Instead of complex modern algorithms, a new AI memory system (MemPalace*) was built using the ancient Greek "Method of Loci." It proves a Talebian point: 2,000 years ago, people actually knew how to think. Today, we live in an era of information gluttony—publishing 600,000 books a year with barely a memorable thought, while the handful of texts written in antiquity are quoted eternally. We know how to publish; they knew how to think.
upd: sir @rohithzr examined this repo using BEAM 100K benchmark and results are not so satisfying) https://github.com/milla-jovovich/mempalace/issues/125
Honestly I love that we can just use the same concepts that humans use to optimize themselves and apply them for AI. I'm very excited about further developments in this area. How would drugs or lucid dreaming look like?
I saw an article that attributed that repo to the actress.
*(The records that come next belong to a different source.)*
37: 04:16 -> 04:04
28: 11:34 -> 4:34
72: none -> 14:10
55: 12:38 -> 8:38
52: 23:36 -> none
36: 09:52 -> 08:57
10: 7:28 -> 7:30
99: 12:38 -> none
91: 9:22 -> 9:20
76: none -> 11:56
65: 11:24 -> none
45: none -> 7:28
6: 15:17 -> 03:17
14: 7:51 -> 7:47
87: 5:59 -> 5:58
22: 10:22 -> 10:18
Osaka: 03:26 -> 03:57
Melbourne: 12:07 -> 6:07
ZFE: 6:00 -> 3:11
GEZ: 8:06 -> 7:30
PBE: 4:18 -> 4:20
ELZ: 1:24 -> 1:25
Is that true?
Yes, actress Milla Jovovich and her friend Ben Sigman spent a few months creating MemPalace — a long-term memory system for AI — using Claude Code.
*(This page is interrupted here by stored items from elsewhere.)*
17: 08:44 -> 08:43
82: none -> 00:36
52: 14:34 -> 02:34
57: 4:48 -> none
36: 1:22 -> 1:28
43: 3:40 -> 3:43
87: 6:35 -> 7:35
They didn't try to invent yet another complex neural graph or RAG.
Instead, they took the ancient Greek "Method of Loci" technique and turned it into a virtual architecture where all your conversations with the AI are organized.
Agree, it's a beautiful way!
I ran benchmarks on this repo and found some revealing factors, I posted the findings in detail here: https://github.com/milla-jovovich/mempalace/issues/125
I felt something sus about the repo and I was right.
Yea my openclaw picked upon that too, most likely thanks to your findings.
I find it really hard to choose the right benchmark between what they used and Locomo.
I red your issue -- very deep evaluation, thanks for pointing me on this!
Will update the post
I am not one for benchmarks in general but while developing it serves as a base to build upon. In my opinion BEAM is the most relevant benchmark because it tests end-to-end answer quality, not just retrieval. LongMemEval is solid for retrieval evaluation but only measures whether the right document is in the
top-K, not whether the system answers correctly. LoCoMo tests useful abilities (multi-hop, temporal) but its recall metric is trivially gameable when top-k exceeds the number of sessions per conversation.